Land use in the upper Tennessee River Basin study unit is primarily forest and agriculture. Forest covers about 64 percent of the basin, and agricultural land, which is predominantly pasture land, accounts for about 27 percent of the basin. Most of the agricultural land is located in stream valleys and the more gently rolling areas of the Valley and Ridge Physiographic Province . Urban areas, water bodies, and barren land account for the remainder of the land use in the basin.

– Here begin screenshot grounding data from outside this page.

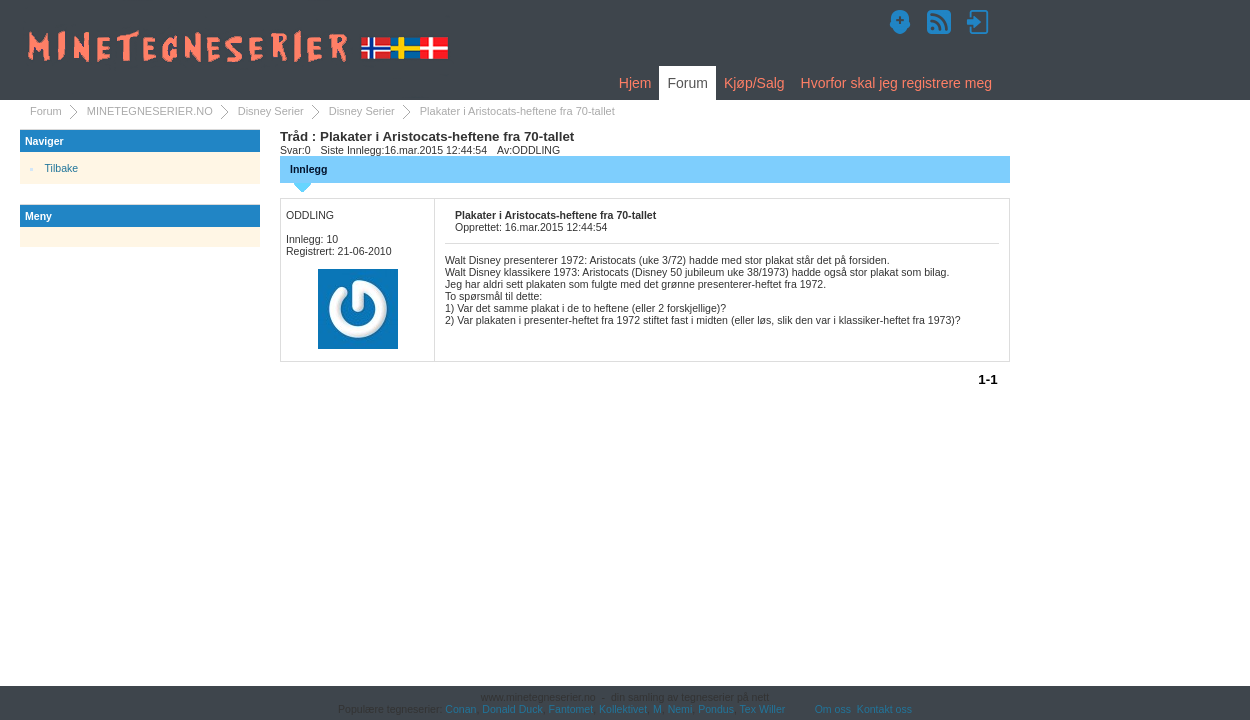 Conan (460, 709)
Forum (687, 83)
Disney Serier (271, 111)
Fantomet (571, 709)
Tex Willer (763, 709)
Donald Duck (512, 709)
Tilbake (62, 168)
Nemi (680, 709)
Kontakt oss (884, 709)
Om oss (833, 709)
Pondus (716, 709)
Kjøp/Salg (754, 83)
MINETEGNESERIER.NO (150, 111)
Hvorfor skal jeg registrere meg (896, 83)
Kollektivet (623, 709)
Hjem (635, 83) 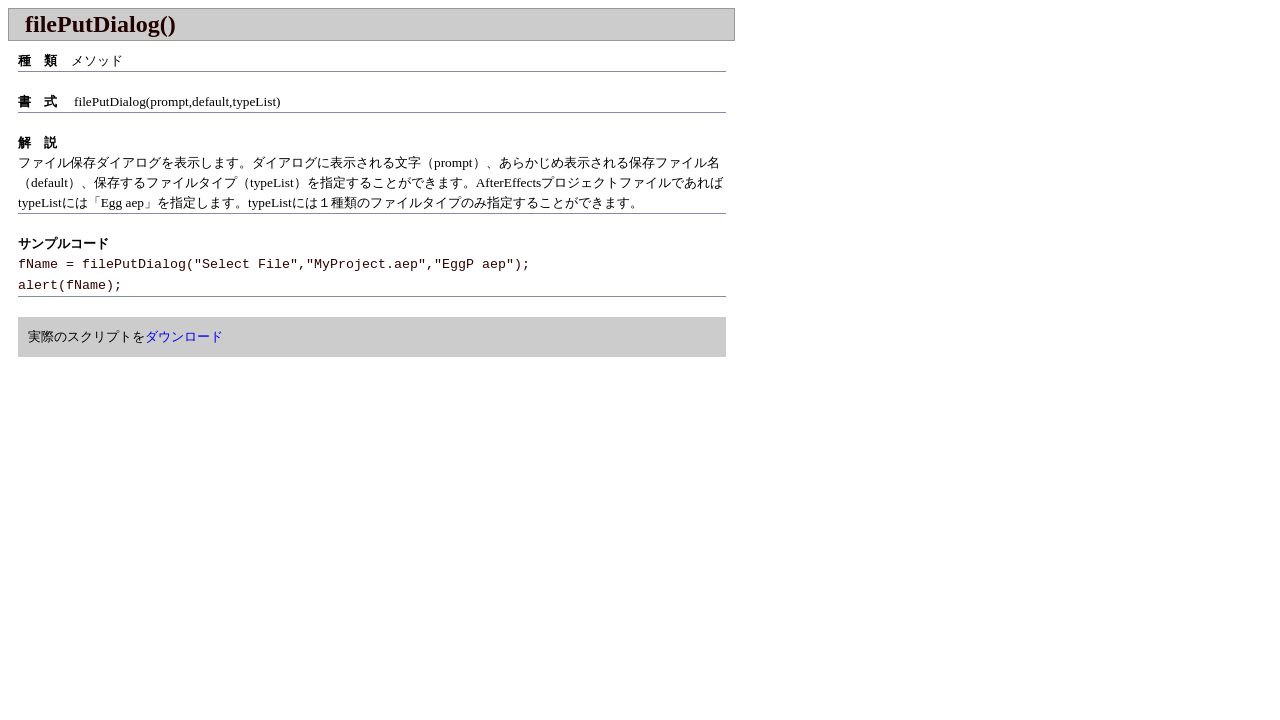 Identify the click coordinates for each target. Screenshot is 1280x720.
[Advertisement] (176, 507)
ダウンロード (184, 336)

This report presents results of analyses of available data for nitrogen concentrations in streams in the upper Tennessee River Basin. These analyses are part of the retrospective-analysis phase of the study-unit investigation and include the review and analysis of existing waterquality data to provide a historical perspective of waterquality conditions in the study unit. The information was used to assess the available data, develop the initial study design for the NAWQA project, and evaluate priorities for future water-quality research.

Statistical summaries, trend analyses, and stream loads were computed for total nitrogen, total ammonia plus organic nitrogen, and total nitrite plus nitrate (N0_2-+ N0_3-). Concentrations are reported in milligrams per liter as nitrogen, and loads are reported in pounds per day as nitrogen. Data were collected by the USGS, the Tennessee Valley Authority (TVA), and State governmental data-collection agencies in Tennessee, North Carolina, Virginia, and Georgia. All data were retrieved from the U.S . Environmental Protection Agency STORET and the USGS WATSTORE data bases.